Blockade of CCR1 induces a phenotypic shift in macrophages and triggers a favorable antilymphoma activity

by Selleckchem | Dec 28 2023

Tumor-associated macrophages (TAMs) within the tumor microenvironment (TME) play an important role in tumor growth and progression. TAMs have been involved in producing immunosuppressive TME via various factors; however, the underlying mechanisms remain unclear in B-cell lymphoma, including mantle cell lymphoma (MCL). We identified that chemokine receptor-1 (CCR1) is highly expressed on monocytes (Mo) and macrophages (MΦ), and CCR1 pharmacological inhibition or CCR1 siRNA abolished lymphoma-mediated Mo/MΦ migration in a chemotaxis assay. The deficiency of host CCR1 (CCR1 KO) was associated with decreased infiltration of peritoneal-MΦ compared with WT-CCR1. Functional studies indicated that the genetic depletion of CCR1 or treatment inhibited protumor MΦ (M2-like) phenotype by decreasing CD206 and IL-10 expression. Moreover, CCR1 depletion reprogrammed MΦ toward an MHCII+/TNFα+ immunogenic phenotype. Mechanistically, protumor MΦ driven-IL-10 provides a positive feedback loop to tumor-CCL3 by regulating the CCL3 promoter via STAT1 signaling. Therapeutic in vivo targeting of CCR1 with CCR1 antagonist BX-471 significantly reduced FC-muMCL1 mouse tumors in the syngeneic MCL model by the depletion of M2-TAMs and increased infiltration of cytotoxic CD8+ T cells. Our study established that CCR1 exerts a pivotal role in macrophage programming, thus shaping protumor TME and lymphoma progression. CCR1 inhibition through CCR1 antagonists may be a promising therapeutic strategy to reprogram macrophages in lymphoma-TME and achieve better clinical outcomes in patients.

Comments:

This is an intriguing study that sheds light on the role of CCR1 in the tumor microenvironment of B-cell lymphoma, particularly mantle cell lymphoma (MCL). The findings suggest that CCR1 plays a crucial role in regulating the behavior and polarization of tumor-associated macrophages (TAMs), influencing the immunosuppressive environment within the tumor.

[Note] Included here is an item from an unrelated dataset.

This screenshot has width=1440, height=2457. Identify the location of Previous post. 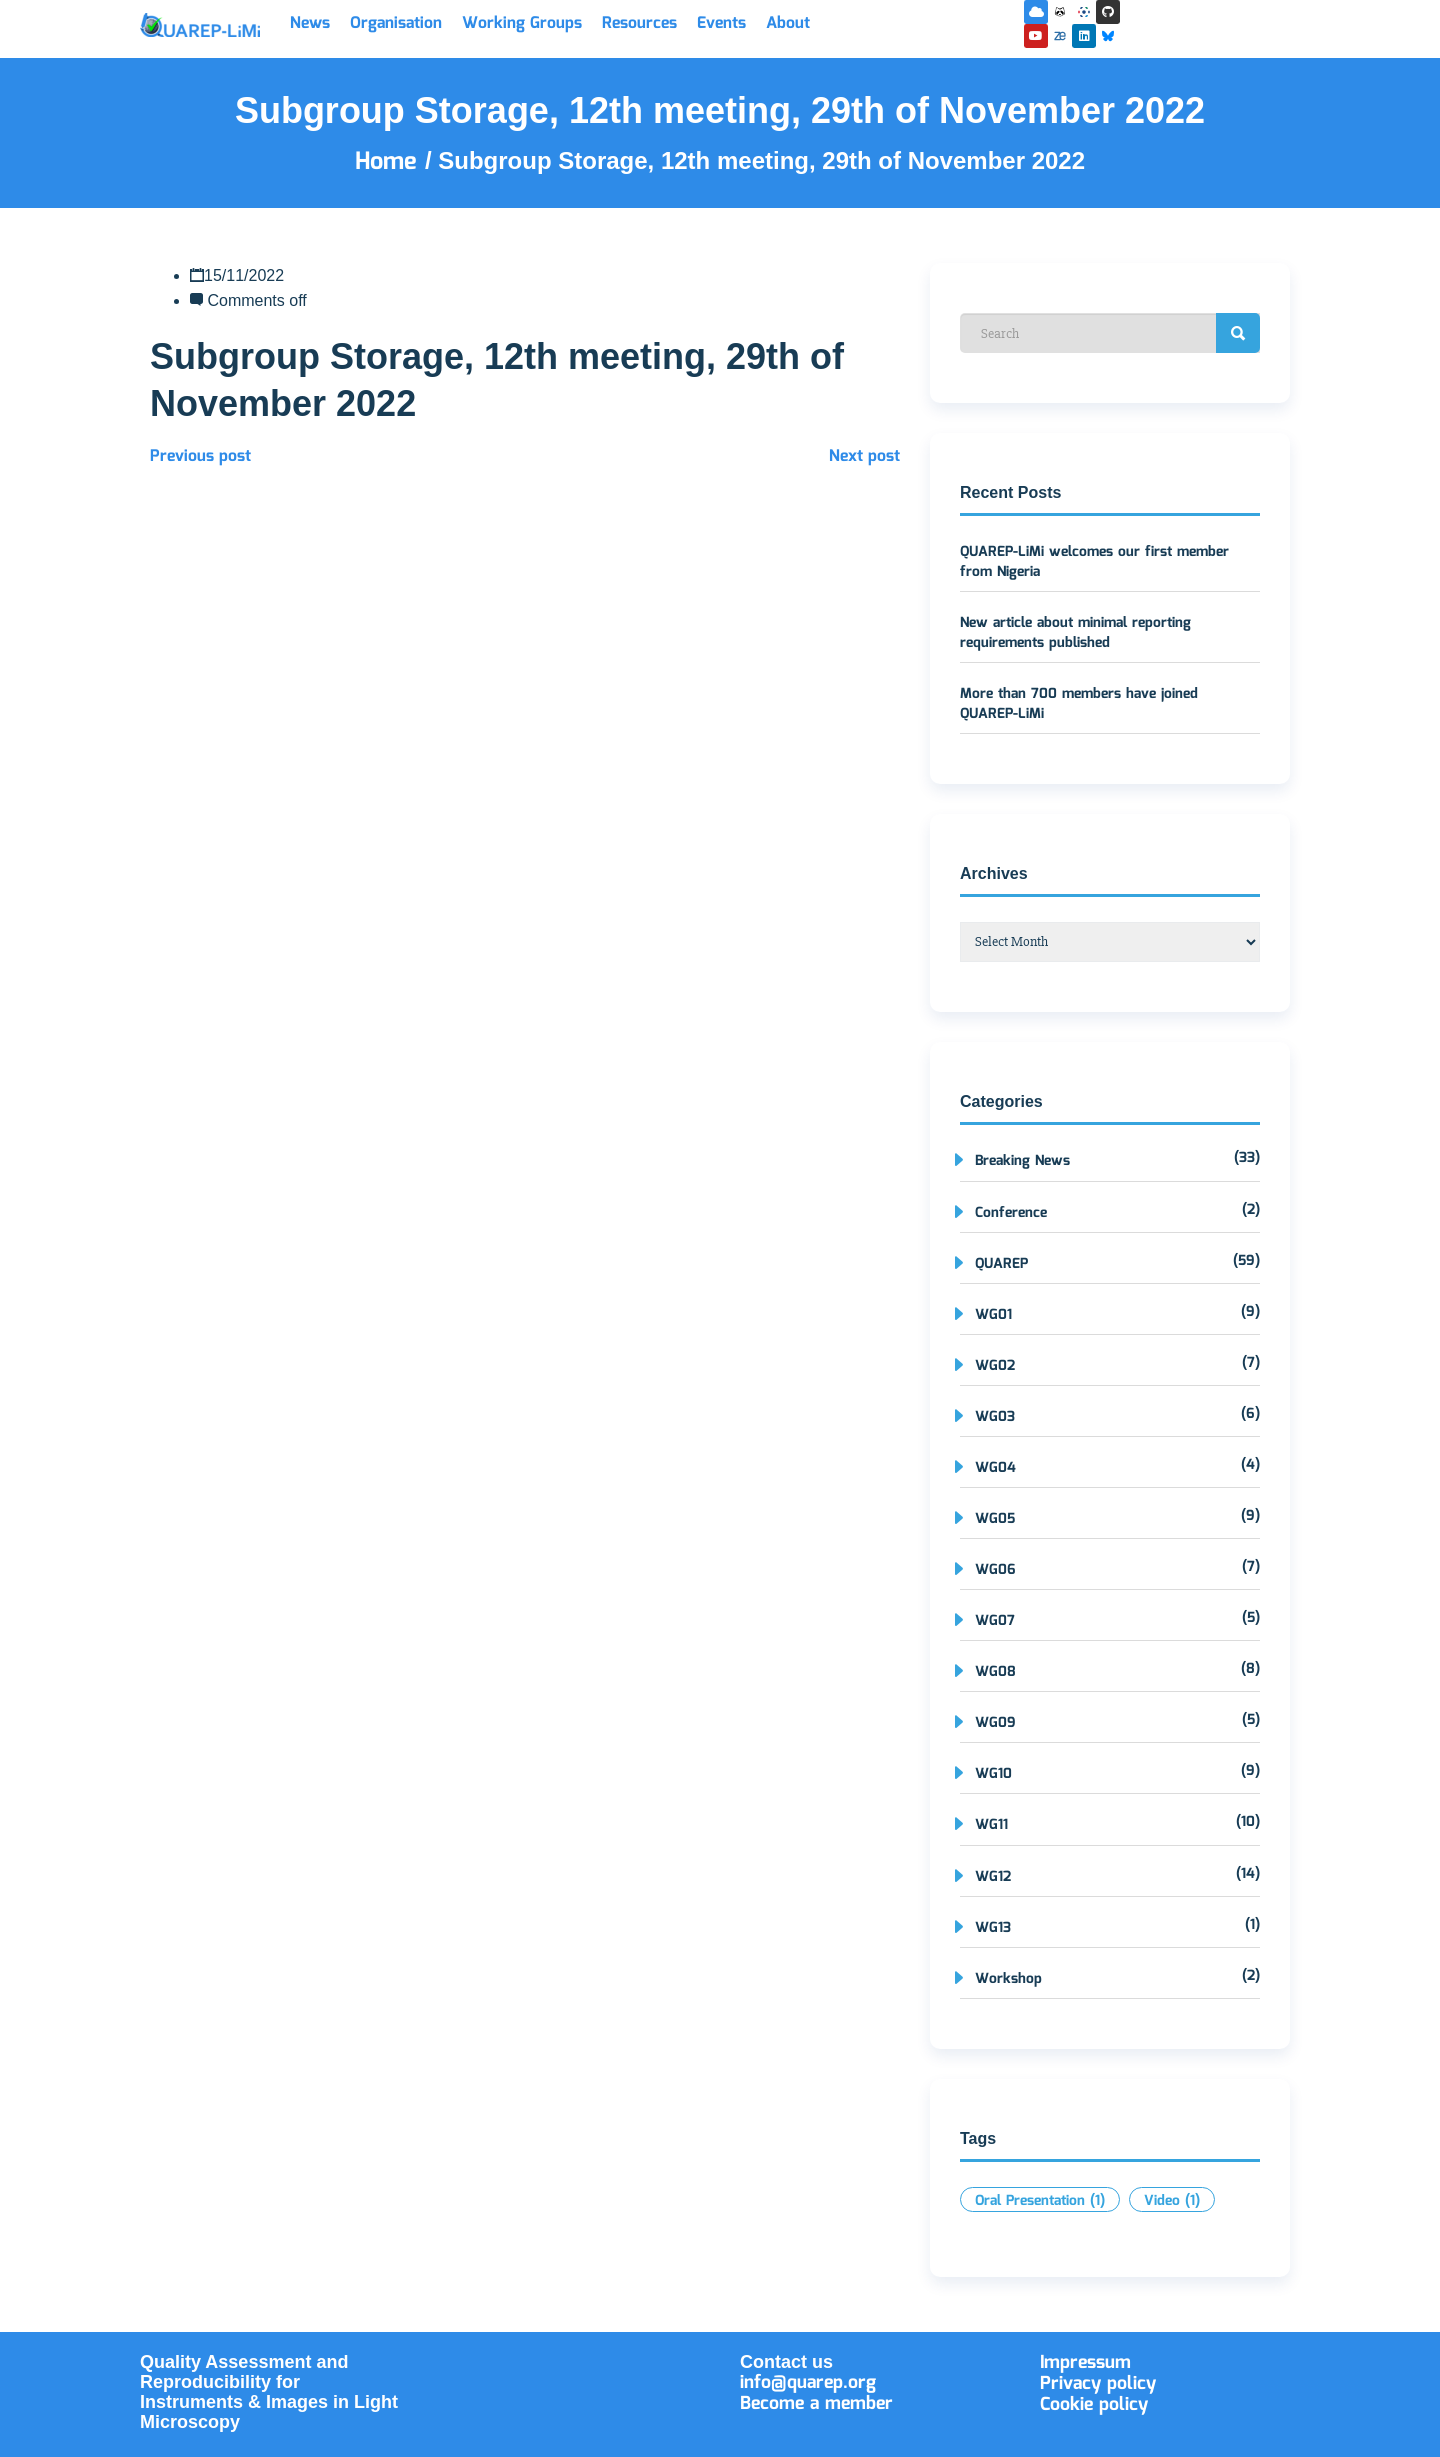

The research indicates that inhibiting CCR1, either through pharmacological means or genetic depletion, hinders the migration of monocytes and macrophages, leading to decreased infiltration of protumor M2-like macrophages in the tumor microenvironment. Instead, this inhibition promotes the development of a more immunogenic MHCII+/TNFα+ phenotype in macrophages, which can potentially enhance antitumor immune responses.

The study also uncovers a mechanistic link between IL-10 produced by protumor M2-like macrophages and the regulation of CCL3 expression, suggesting a positive feedback loop that contributes to the immunosuppressive tumor microenvironment.

Moreover, the therapeutic targeting of CCR1 using the CCR1 antagonist BX-471 in an in vivo model of MCL resulted in reduced tumor growth by depleting M2-like TAMs and increasing the infiltration of cytotoxic CD8+ T cells. This implies that manipulating CCR1 could serve as a promising strategy to alter macrophage behavior within the tumor microenvironment, potentially leading to improved clinical outcomes for lymphoma patients.

Overall, the study establishes a significant role for CCR1 in modulating macrophage polarization and shaping the tumor microenvironment in B-cell lymphoma, suggesting that CCR1 inhibition could be a viable therapeutic approach to reprogram TAMs and enhance antitumor immunity.